◆ What you have to do ◆
The entries below are to be repeated exactly as they stand.

[Stored items]
========================================================================
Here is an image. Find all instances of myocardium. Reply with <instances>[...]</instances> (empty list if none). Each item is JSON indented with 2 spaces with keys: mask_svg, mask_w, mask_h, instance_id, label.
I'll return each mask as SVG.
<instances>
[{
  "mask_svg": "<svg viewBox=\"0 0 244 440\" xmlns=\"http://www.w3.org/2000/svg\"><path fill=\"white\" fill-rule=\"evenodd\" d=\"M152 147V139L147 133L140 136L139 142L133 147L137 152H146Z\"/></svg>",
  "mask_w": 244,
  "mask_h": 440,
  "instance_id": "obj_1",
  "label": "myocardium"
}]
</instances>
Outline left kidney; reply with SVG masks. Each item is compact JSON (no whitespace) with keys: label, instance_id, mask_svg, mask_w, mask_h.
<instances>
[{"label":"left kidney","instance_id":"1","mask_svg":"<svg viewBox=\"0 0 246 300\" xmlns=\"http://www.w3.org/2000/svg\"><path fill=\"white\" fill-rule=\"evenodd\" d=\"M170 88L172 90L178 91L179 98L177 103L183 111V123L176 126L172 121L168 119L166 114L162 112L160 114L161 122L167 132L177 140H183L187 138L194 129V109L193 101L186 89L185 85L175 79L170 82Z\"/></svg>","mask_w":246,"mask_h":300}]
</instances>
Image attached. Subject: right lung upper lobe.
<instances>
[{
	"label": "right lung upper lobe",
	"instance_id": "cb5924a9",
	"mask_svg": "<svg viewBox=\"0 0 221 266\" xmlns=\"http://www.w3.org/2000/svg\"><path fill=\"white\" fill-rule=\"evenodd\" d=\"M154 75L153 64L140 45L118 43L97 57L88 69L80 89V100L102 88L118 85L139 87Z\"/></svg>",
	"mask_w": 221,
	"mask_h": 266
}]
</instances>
========================================================================
◆ Expected output ◆
Here is an image. Find all instances of myocardium. Reply with <instances>[...]</instances> (empty list if none). Each item is JSON indented with 2 spaces with keys: mask_svg, mask_w, mask_h, instance_id, label.
I'll return each mask as SVG.
<instances>
[{
  "mask_svg": "<svg viewBox=\"0 0 244 440\" xmlns=\"http://www.w3.org/2000/svg\"><path fill=\"white\" fill-rule=\"evenodd\" d=\"M152 147V139L147 133L140 136L139 142L133 147L137 152H146Z\"/></svg>",
  "mask_w": 244,
  "mask_h": 440,
  "instance_id": "obj_1",
  "label": "myocardium"
}]
</instances>
Outline left kidney; reply with SVG masks. Each item is compact JSON (no whitespace) with keys: label, instance_id, mask_svg, mask_w, mask_h.
<instances>
[{"label":"left kidney","instance_id":"1","mask_svg":"<svg viewBox=\"0 0 246 300\" xmlns=\"http://www.w3.org/2000/svg\"><path fill=\"white\" fill-rule=\"evenodd\" d=\"M170 88L172 90L178 91L179 98L177 103L183 111V123L176 126L172 121L168 119L166 114L162 112L160 114L161 122L167 132L177 140H183L187 138L194 129V109L193 101L186 89L185 85L175 79L170 82Z\"/></svg>","mask_w":246,"mask_h":300}]
</instances>
Image attached. Subject: right lung upper lobe.
<instances>
[{
	"label": "right lung upper lobe",
	"instance_id": "cb5924a9",
	"mask_svg": "<svg viewBox=\"0 0 221 266\" xmlns=\"http://www.w3.org/2000/svg\"><path fill=\"white\" fill-rule=\"evenodd\" d=\"M154 75L153 64L140 45L118 43L97 57L88 69L80 89V100L102 88L118 85L139 87Z\"/></svg>",
	"mask_w": 221,
	"mask_h": 266
}]
</instances>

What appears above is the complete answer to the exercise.